Exercise inputs:
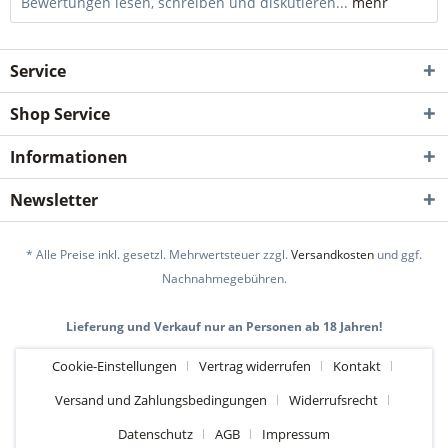
Bewertungen lesen, schreiben und diskutieren...
mehr
Service
Shop Service
Informationen
Newsletter
* Alle Preise inkl. gesetzl. Mehrwertsteuer zzgl.
Versandkosten
und ggf.
Nachnahmegebühren.
Lieferung und Verkauf nur an Personen ab 18 Jahren!
Cookie-Einstellungen
Vertrag widerrufen
Kontakt
Versand und Zahlungsbedingungen
Widerrufsrecht
Datenschutz
AGB
Impressum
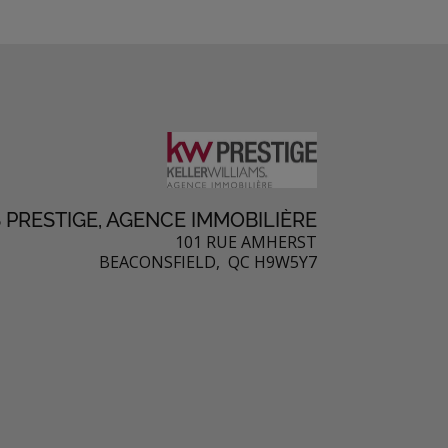
 PRESTIGE, AGENCE IMMOBILIÈRE
101 RUE AMHERST
BEACONSFIELD, QC H9W5Y7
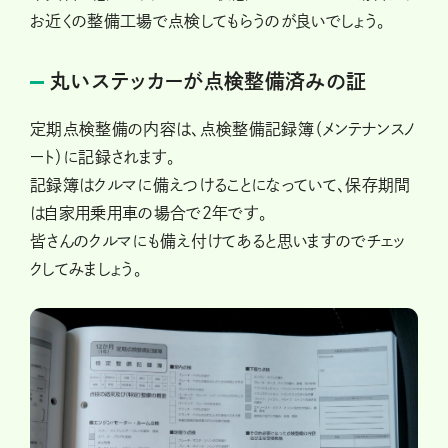
お近くの整備工場で点検してもらうのが良いでしょう。
丸いステッカーが点検整備済みの証
定期点検整備の内容は、点検整備記録簿（メンテナンスノ
ート）に記録されます。
記録簿はクルマに備えつけることになっていて、保存期間
は自家用乗用車の場合で2年です。
皆さんのクルマにも備え付けてあると思いますのでチェッ
クしてみましょう。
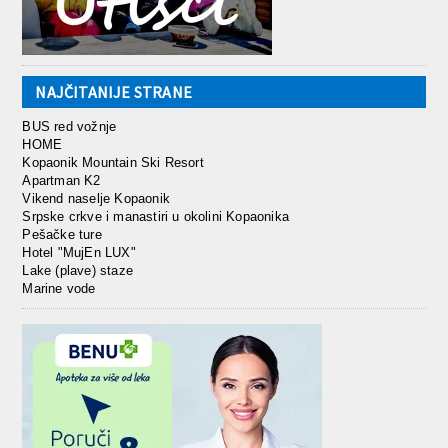
NAJČITANIJE STRANE
BUS red vožnje
HOME
Kopaonik Mountain Ski Resort
Apartman K2
Vikend naselje Kopaonik
Srpske crkve i manastiri u okolini Kopaonika
Pešačke ture
Hotel "MujEn LUX"
Lake (plave) staze
Marine vode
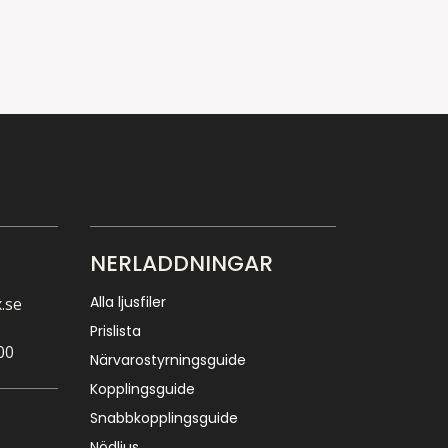
NERLADDNINGAR
Alla ljusfiler
.se
Prislista
00
Närvarostyrningsguide
Kopplingsguide
Snabbkopplingsguide
Nödljus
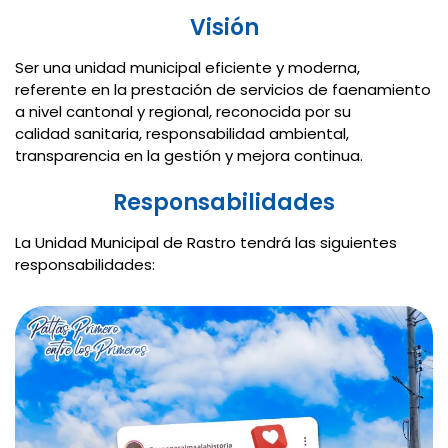
Visión
Ser una unidad municipal eficiente y moderna,
referente en la prestación de servicios de faenamiento
a nivel cantonal y regional, reconocida por su
calidad sanitaria, responsabilidad ambiental,
transparencia en la gestión y mejora continua.
Responsabilidades
La Unidad Municipal de Rastro tendrá las siguientes
responsabilidades:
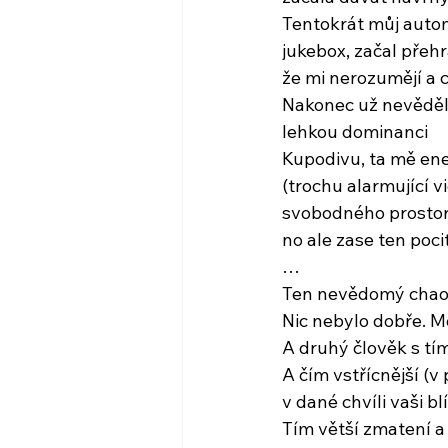
Tentokrát můj autom
jukebox, začal přehr
že mi nerozumějí a c
Nakonec už nevěděl
lehkou dominanci
Kupodivu, ta mě ene
(trochu alarmující v
svobodného prostoru
no ale zase ten poci
…
Ten nevědomý chaos
Nic nebylo dobře. M
A druhý člověk s tím
A čím vstřícnější (v
v dané chvíli vaši bl
Tím větší zmatení a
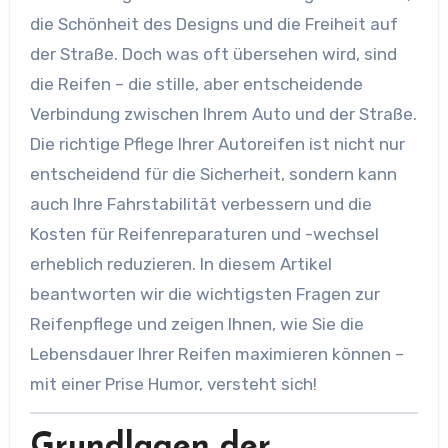
die Schönheit des Designs und die Freiheit auf
der Straße. Doch was oft übersehen wird, sind
die Reifen – die stille, aber entscheidende
Verbindung zwischen Ihrem Auto und der Straße.
Die richtige Pflege Ihrer Autoreifen ist nicht nur
entscheidend für die Sicherheit, sondern kann
auch Ihre Fahrstabilität verbessern und die
Kosten für Reifenreparaturen und -wechsel
erheblich reduzieren. In diesem Artikel
beantworten wir die wichtigsten Fragen zur
Reifenpflege und zeigen Ihnen, wie Sie die
Lebensdauer Ihrer Reifen maximieren können –
mit einer Prise Humor, versteht sich!
Grundlagen der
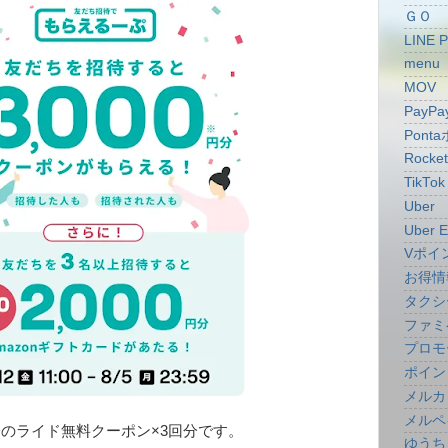
ＧＯ
LINE 
menu
MOV
PayPa
Pont
Rocke
TikTok
Uber
Uber E
Vポイ
お得情
タクシ
ファミ
プロモ
ポイン
メルカ
メルペ
円分のライド無料クーポン×3回分です。
ゆうち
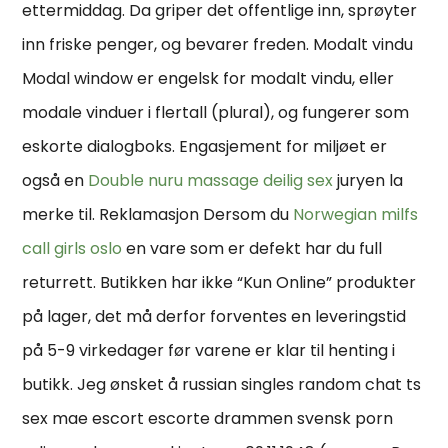
ettermiddag. Da griper det offentlige inn, sprøyter
inn friske penger, og bevarer freden. Modalt vindu
Modal window er engelsk for modalt vindu, eller
modale vinduer i flertall (plural), og fungerer som
eskorte dialogboks. Engasjement for miljøet er
også en
Double nuru massage deilig sex
juryen la
merke til. Reklamasjon Dersom du
Norwegian milfs
call girls oslo
en vare som er defekt har du full
returrett. Butikken har ikke “Kun Online” produkter
på lager, det må derfor forventes en leveringstid
på 5-9 virkedager før varene er klar til henting i
butikk. Jeg ønsket å russian singles random chat ts
sex mae escort escorte drammen svensk porn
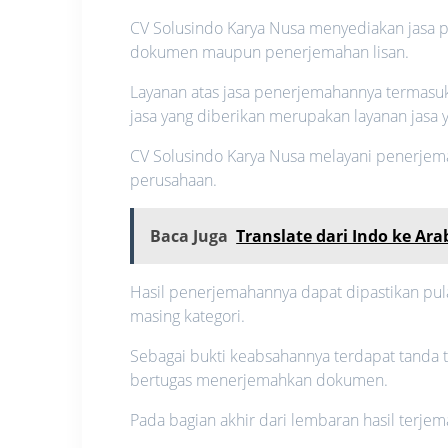
CV Solusindo Karya Nusa menyediakan jasa p
dokumen maupun penerjemahan lisan.
Layanan atas jasa penerjemahannya termasu
jasa yang diberikan merupakan layanan jasa ya
CV Solusindo Karya Nusa melayani penerje
perusahaan.
Baca Juga
Translate dari Indo ke Arab
Hasil penerjemahannya dapat dipastikan pul
masing kategori.
Sebagai bukti keabsahannya terdapat tanda 
bertugas menerjemahkan dokumen.
Pada bagian akhir dari lembaran hasil terj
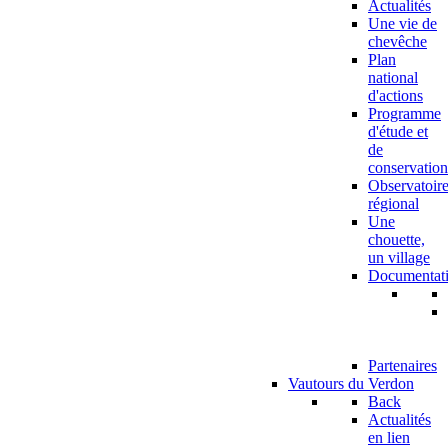
Actualités
Une vie de
chevêche
Plan
national
d'actions
Programme
d'étude et
de
conservation
Observatoir
régional
Une
chouette,
un village
Documentat
Partenaires
Vautours du Verdon
Back
Actualités
en lien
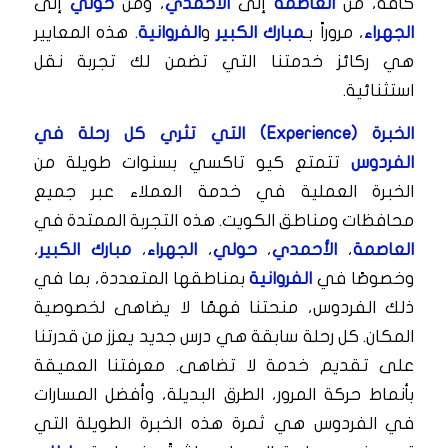
كافة، من
العاصمة
إلى
الأحمدي
، ومن
حولي
إلى
الجهراء
، مروراً بـ
مبارك الكبير
و
الفروانية
. هذه المعايير
هي ركائز خدمتنا التي تضمن لك تجربة نقل
استثنائية.
الخبرة (Experience) التي تثري كل رحلة في
الفردوس
تتمتع كيو تاكسي بسنوات طويلة من
الخبرة العملية في خدمة العملاء عبر جميع
محافظات ومناطق الكويت. هذه التجربة الممتدة في
العاصمة
،
الأحمدي
،
حولي
،
الجهراء
،
مبارك الكبير
،
وخصوصًا في
الفروانية
بمناطقها المتعددة، بما في
ذلك الفردوس، منحتنا فهمًا لا يضاهى لخصوصية
المكان. كل رحلة سابقة هي درس جديد يعزز من قدرتنا
على تقديم خدمة لا تضاهى. معرفتنا العميقة
بأنماط حركة المرور، الطرق البديلة، وأفضل المسارات
في الفردوس هي ثمرة هذه الخبرة الطويلة التي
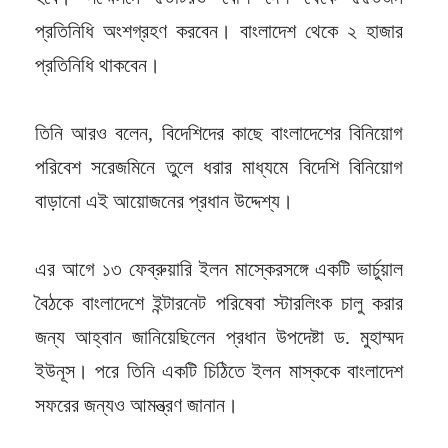
প্রতিনিধি অংশগ্রহণ করবেন। বাংলাদেশ থেকে ২ হাজার
প্রতিনিধি থাকবেন।
তিনি আরও বলেন, বিদেশিদের কাছে বাংলাদেশের বিনিয়োগ
পরিবেশ সরেজমিনে তুলে ধরার মাধ্যমে বিদেশি বিনিয়োগ
বাড়ানো এই আয়োজনের প্রধান উদ্দেশ্য।
এর আগে ১৩ ফেব্রুয়ারি ইলন মাস্কেরসঙ্গে একটি ভার্চুয়াল
বৈঠকে বাংলাদেশে ইন্টারনেট পরিষেবা স্টারলিংক চালু করার
জন্য আহ্বান জানিয়েছিলেন প্রধান উপদেষ্টা ড. মুহাম্মদ
ইউনূস। পরে তিনি একটি চিঠিতে ইলন মাস্ককে বাংলাদেশ
সফরের জন্যও আমন্ত্রণ জানান।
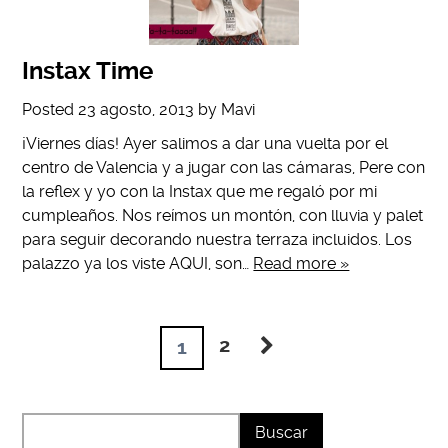
Instax Time
Posted
23 agosto, 2013
by
Mavi
¡Viernes días! Ayer salimos a dar una vuelta por el
centro de Valencia y a jugar con las cámaras, Pere con
la reflex y yo con la Instax que me regaló por mi
cumpleaños. Nos reímos un montón, con lluvia y palet
para seguir decorando nuestra terraza incluidos. Los
palazzo ya los viste AQUI, son…
Read more »
2
1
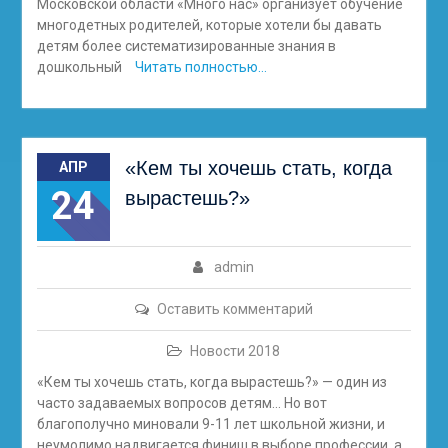
Московской области «Много нас» организует обучение
многодетных родителей, которые хотели бы давать
детям более систематизированные знания в
дошкольный
Читать полностью…
«Кем ты хочешь стать, когда
АПР
24
вырастешь?»
admin
Оставить комментарий
Новости 2018
«Кем ты хочешь стать, когда вырастешь?» — один из
часто задаваемых вопросов детям… Но вот
благополучно миновали 9-11 лет школьной жизни, и
неумолимо надвигается финиш в выборе профессии, а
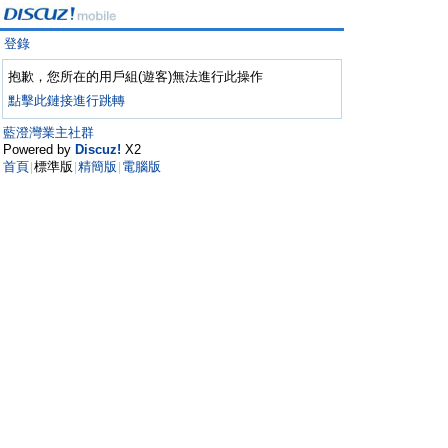
登錄
抱歉，您所在的用戶組(遊客)無法進行此操作
點擊此鏈接進行跳轉
藍澄灣業主社群
Powered by
Discuz!
X2
首頁
標準版
精簡版
電腦版
|
|
|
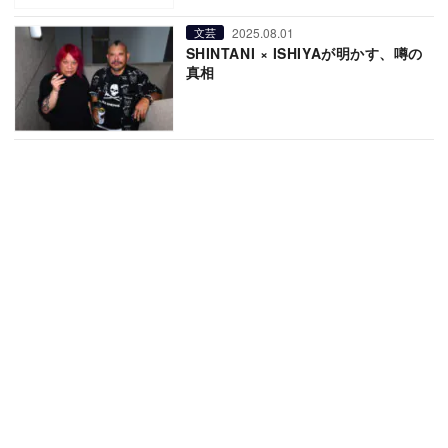
2025.08.01
文芸
SHINTANI × ISHIYAが明かす、噂の
真相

Your goal: Exactly reproduce the lines that run from the first line of the listing above to the line containing "calidad sanitaria, responsabilidad", including both; omit the pictures.

Expected output:
Bewertungen lesen, schreiben und diskutieren...
mehr
Service
Shop Service
Informationen
Newsletter
* Alle Preise inkl. gesetzl. Mehrwertsteuer zzgl.
Versandkosten
und ggf.
Nachnahmegebühren.
Lieferung und Verkauf nur an Personen ab 18 Jahren!
Cookie-Einstellungen
Vertrag widerrufen
Kontakt
Versand und Zahlungsbedingungen
Widerrufsrecht
Datenschutz
AGB
Impressum
 PRESTIGE, AGENCE IMMOBILIÈRE
101 RUE AMHERST
BEACONSFIELD, QC H9W5Y7
お近くの整備工場で点検してもらうのが良いでしょう。
丸いステッカーが点検整備済みの証
定期点検整備の内容は、点検整備記録簿（メンテナンスノ
ート）に記録されます。
記録簿はクルマに備えつけることになっていて、保存期間
は自家用乗用車の場合で2年です。
皆さんのクルマにも備え付けてあると思いますのでチェッ
クしてみましょう。
NAJČITANIJE STRANE
BUS red vožnje
HOME
Kopaonik Mountain Ski Resort
Apartman K2
Vikend naselje Kopaonik
Srpske crkve i manastiri u okolini Kopaonika
Pešačke ture
Hotel "MujEn LUX"
Lake (plave) staze
Marine vode
NERLADDNINGAR
Alla ljusfiler
.se
Prislista
00
Närvarostyrningsguide
Kopplingsguide
Snabbkopplingsguide
Nödljus
Visión
Ser una unidad municipal eficiente y moderna,
referente en la prestación de servicios de faenamiento
a nivel cantonal y regional, reconocida por su
calidad sanitaria, responsabilidad ambiental,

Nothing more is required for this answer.